Segment Start: Material shown

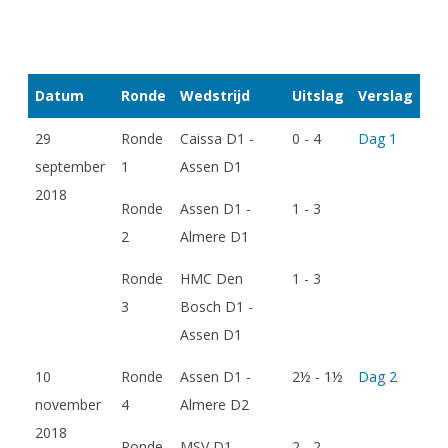
Datum
Ronde
Wedstrijd
Uitslag
Verslag
29
Ronde
Caissa D1 -
0 - 4
Dag 1
september
1
Assen D1
2018
Ronde
Assen D1 -
1 - 3
2
Almere D1
Ronde
HMC Den
1 - 3
3
Bosch D1 -
Assen D1
10
Ronde
Assen D1 -
2½ - 1½
Dag 2
november
4
Almere D2
2018
Ronde
MSV D1 -
2 - 2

Segment End: Material shown

Your task
Please transcribe the entries exactly, omitting the images.

Response area
Datum
Ronde
Wedstrijd
Uitslag
Verslag
29
Ronde
Caissa D1 -
0 - 4
Dag 1
september
1
Assen D1
2018
Ronde
Assen D1 -
1 - 3
2
Almere D1
Ronde
HMC Den
1 - 3
3
Bosch D1 -
Assen D1
10
Ronde
Assen D1 -
2½ - 1½
Dag 2
november
4
Almere D2
2018
Ronde
MSV D1 -
2 - 2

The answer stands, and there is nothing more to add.